Published on: 2017-10-24

Photo by rawpixel.com on Unsplash

Here’s a word for word transcription of a conversation I’ve had a hundred times over:

“Hi I’m Bert.  What do you do?”

“I’m ____ and I’m a SQL developer.”

“That’s cool, me too.”

*crickets*

*I look down at phone because I don’t know what to talk about*

Sound familiar?

In the next few weeks, you might find yourself at a conference like PASS Summit or SQLintersection.  If not a conference, then maybe a local user group, meetup, or SQL Saturday.

Inevitably you will find yourself surrounded by strangers.  Strangers who you know share common interests with you (SQL, duh!).

But if you are like me, starting a meaningful conversation with those strangers can be uncomfortable.  Most people have interesting stories to share, the challenge is to get them to talk about them.

The good news is that I’ve developed an easy way to get a conversation started with the people you just met:

Come prepared with interesting open-ended questions.

Prefer watching on YouTube?  Go ahead!  Otherwise, keep reading below.

I keep a memorized list of open-ended questions that I can ask whenever I don’t know how to keep the conversation going.  Try asking any of these questions the next time you don’t know what to say (and reciprocate by sharing your own fun story); I guarantee these will spark some interesting conversations.

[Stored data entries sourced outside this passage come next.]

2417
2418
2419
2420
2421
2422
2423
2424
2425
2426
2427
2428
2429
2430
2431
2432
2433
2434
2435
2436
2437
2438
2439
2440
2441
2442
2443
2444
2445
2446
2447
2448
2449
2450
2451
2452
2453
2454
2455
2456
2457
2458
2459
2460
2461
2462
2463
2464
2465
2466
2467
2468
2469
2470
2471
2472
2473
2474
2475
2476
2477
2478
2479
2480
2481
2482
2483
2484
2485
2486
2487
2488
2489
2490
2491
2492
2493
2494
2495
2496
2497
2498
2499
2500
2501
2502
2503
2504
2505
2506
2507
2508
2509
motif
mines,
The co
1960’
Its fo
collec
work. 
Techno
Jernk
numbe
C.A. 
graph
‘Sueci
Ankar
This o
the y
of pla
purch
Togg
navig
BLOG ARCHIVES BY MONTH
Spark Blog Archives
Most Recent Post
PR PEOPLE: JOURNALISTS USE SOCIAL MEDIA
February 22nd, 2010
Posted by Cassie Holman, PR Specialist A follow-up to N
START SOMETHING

1. “What’s your best SQL Server war story?”

We’ve all been in the trenches and have had to play the hero.

2. “What are your thoughts on EntityFramework/ORMs?”

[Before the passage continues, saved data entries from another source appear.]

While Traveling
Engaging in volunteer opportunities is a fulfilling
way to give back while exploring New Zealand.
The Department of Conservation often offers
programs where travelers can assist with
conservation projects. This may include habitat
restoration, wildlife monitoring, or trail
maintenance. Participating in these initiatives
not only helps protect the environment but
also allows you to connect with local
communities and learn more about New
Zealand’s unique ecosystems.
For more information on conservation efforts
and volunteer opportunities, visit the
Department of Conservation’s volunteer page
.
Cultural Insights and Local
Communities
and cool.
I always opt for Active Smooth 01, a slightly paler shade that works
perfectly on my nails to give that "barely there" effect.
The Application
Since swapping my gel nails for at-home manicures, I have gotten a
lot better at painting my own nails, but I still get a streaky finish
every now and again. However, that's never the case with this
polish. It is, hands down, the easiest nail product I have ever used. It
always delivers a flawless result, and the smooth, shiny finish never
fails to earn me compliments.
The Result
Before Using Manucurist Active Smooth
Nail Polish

If you ever want to get a table full of SQL DBAs going, this will do it.

3. “What’s the oldest version of SQL Server you are still stuck supporting?”

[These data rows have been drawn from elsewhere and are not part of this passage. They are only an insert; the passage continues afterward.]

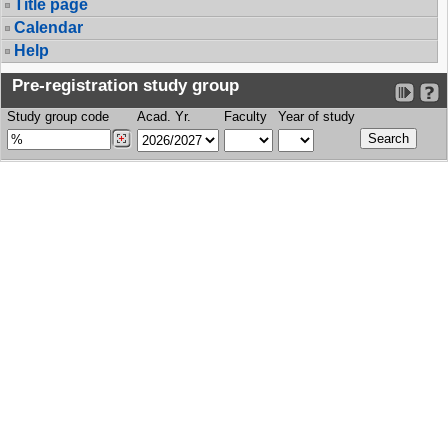
Title page
Calendar
Help
Pre-registration study group
Study group code
Acad. Yr.
Faculty
Year of study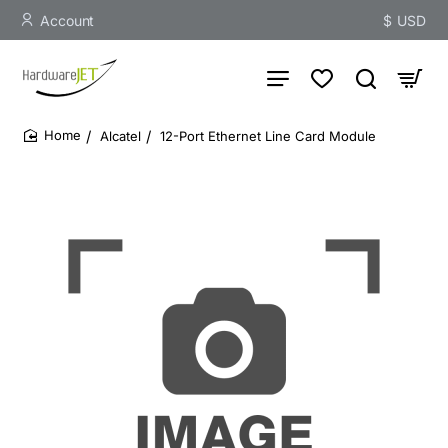
Account
$
USD
Alcatel
12-Port Ethernet Line Card Module
home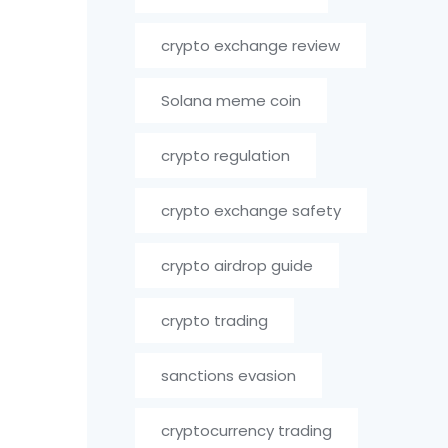
crypto exchange review
Solana meme coin
crypto regulation
crypto exchange safety
crypto airdrop guide
crypto trading
sanctions evasion
cryptocurrency trading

Although this one elicits a one-word response, the next easy follow-up is “why/how!?”

4. “What was your biggest “oops” moment?”

Backups were corrupt?  Yeahhhhh….

5. “What’s the most recent feature you started using in SQL Server 2014/2016/2017? How is it?”

I love hearing people’s answers to this because it’s a good way to figure out what new features really add value and which ones are over-hyped/limited in functionality.

6. “Are you using <feature you are interested in learning>?  How is it?”

Similar to #5, this is a great way to get real-world feedback about certain features.

7. “What’s your favorite session from today/this week?  What did you like most about it?”

I love finding out what sessions other people found useful – once again, real world reviews on what I should check out in the future.

8. “Have you been to <city> before? Do you have any recommendations for what I should do/see/eat?”

Great way to get to know the surrounding area without having to read reviews online.

9. “Do you use PowerShell or any other software to automate/do dev ops?”

PowerShell is the future.  Start learning how others are incorporating it into their environments, what struggles they’ve had implementing automated processes, etc…

10. “Are there any other events going on tonight?”

Especially great if talking to people who have attended the event before.  Find out what’s worth going to, if it’s better to show up early or late, is there a “best seat” in the house, etc…

I hope this list of questions encourages you to become better acquainted with your fellow conference goers.  And if I see you at PASS Summit…don’t be surprised if you hear me ask you one of these questions!